In his written evidence, D stated that he borrowed the further sum of £15,000 from a Mr Halim. In his oral evidence, D said:
“I know him as Halim. He is a taxi-driver. He working in [the Business]. On the books but not working there, he was applying to bring his wife to the UK. Don’t know if Halim his 1st or 2nd name.”
D was given a warning against self-incrimination in connection with immigration fraud.
Mr Ali Ajdari
Mr Ajdari is the brother of C and the cousin of D. In his oral evidence, Mr Ajdari confirmed that he moved to the UK from Iran in 2006, but had not spoken to C for some 10 years following them falling out. He was here in court to support D.
Indeed, it became clear during cross examination that much of what Mr Ajdari stated in his written evidence as matters of fact were in reality only his recollections of what he had been told by D rather than matters directly within his personal knowledge.
For those reasons, I am unable to and do not attach any weight to the evidence of Mr Ajdari.
Mrs Zurawska-Nowak
In my assessment, Mrs Zurawsak-Nowak was not a credible witness. In her oral evidence:
Mrs Zurawsak-Nowak confirmed that D was her best friend and, from January 2015, she began working in the Business.
Mrs Zurawsak-Nowak was taken to D’s disclosed bank statements, which recorded that, on 16 February 2015, she made payments to D totalling £228. When asked why she was paying D back her weekly earnings, Mrs Zurawsak-Nowak explained that she was paid cash in hand and the payments to D were unrelated to her earnings, which is why those payments were not happening every month.
Mrs Zurawsak-Nowak was then taken to further entries in D’s disclosed bank statements, which recorded that she and indeed her husband continued to make regular payments of £114 and £50 respectively to D on 16 March, 24 March, 13 April, 23 April, 8 May, 21 May, 19 June, 29 June, 28 July and 30 July 2015.
Mrs Zurawsak-Nowak was initially evasive refusing to answer questions about what those payments were for without her husband being present and because she did not feel safe in doing so. Eventually, she said that she and her husband owed D money loaned to them by D when they were still studying. Further, it was only a few years ago that D had told them that the loans were cleared and no further payments required.
Mrs Zurawsak-Nowak appeared to be making up her evidence as she went along in an attempt to answer questions in a manner consistent with D’s case.
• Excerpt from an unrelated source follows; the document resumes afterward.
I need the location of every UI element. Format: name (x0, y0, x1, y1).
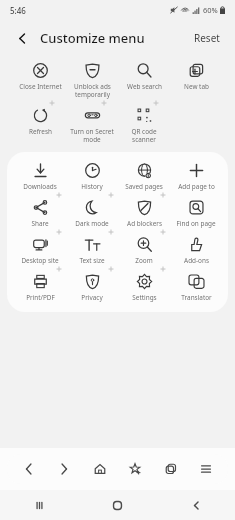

Mrs Zurawsak-Nowak gave her evidence before D, who then said in his evidence that –
In 2013, Mrs Zurawsak-Nowak and her husband moved to a house that required lots of work. He helped them out and they started to pay him back when Mrs Zurawsak-Nowak began working in the Business. The money was fully paid off by 2017, or 2020, or 2021;
They were always giving each other money, although he was not prepared to say how much as it was nothing to do with the Business;
He did not know how much he lent Mrs Zurawsak-Nowak; and
The Business accounts were false in that they only recorded the income from customers eating in at the restaurant. D was given another warning against self-incrimination; this time in connection with false accounting.
In my view, the more likely explanation for these payments is that Mrs Zurawsak-Nowak was assisting D in tax evasion.
Overall approach to the findings of factin this case
The primary witness of fact in this case were C and D. I did not find them to be reliable or at times credible witnesses. Therefore, I am unable safely to accept their evidence unless it is corroborated by other reliable evidence, or is contrary to their own interests.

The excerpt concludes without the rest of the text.